If you are not satisfied with our response, you may file a complaint with the Data Protection Board of India.

How to exercise your rights

Email support@theformulator.ai with your request. We will verify your identity using the email address associated with your account and respond within 30 days.

10. Cookies

theformulator.ai uses only essential cookies required for the platform to function:

Authentication cookies keep you logged in to the platform. These are strictly necessary for the service to work and do not track you across websites.

Cloudflare may set a security cookie to distinguish human visitors from automated traffic. This is strictly necessary and does not track you across websites.

We do NOT use advertising cookies, analytics tracking cookies, social media cookies, or any third-party tracking technologies.

11. Children

theformulator.ai is a business-to-business platform designed for cosmetic industry professionals. We do not knowingly collect data from individuals under 18 years of age. If we become aware that we have collected data from a minor, we will delete it promptly and notify the relevant authority if required.

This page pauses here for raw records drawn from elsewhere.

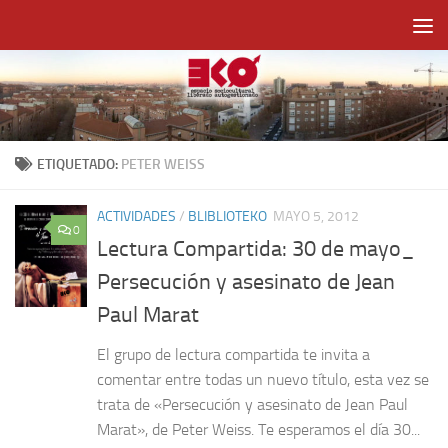
Saltar al contenido
ETIQUETADO:
PETER WEISS
ACTIVIDADES
/
BLIBLIOTEKO
MAYO 5, 2012
0
Lectura Compartida: 30 de mayo_
Persecución y asesinato de Jean
Paul Marat
El grupo de lectura compartida te invita a
comentar entre todas un nuevo título, esta vez se
trata de «Persecución y asesinato de Jean Paul
Marat», de Peter Weiss. Te esperamos el día 30...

12. Changes to This Policy

We may update this privacy policy from time to time. If we make material changes, we will notify registered users by email and update the “Last updated” date at the top of this policy. We encourage you to review this policy periodically.

13. Contact

For any questions, concerns, or requests related to this privacy policy or your personal data:

Email: support@theformulator.ai
Entity: Aurentis Science LLP

This privacy policy is provided in English. Where required under DPDPA, it will be made available in scheduled languages of the Indian Constitution upon request.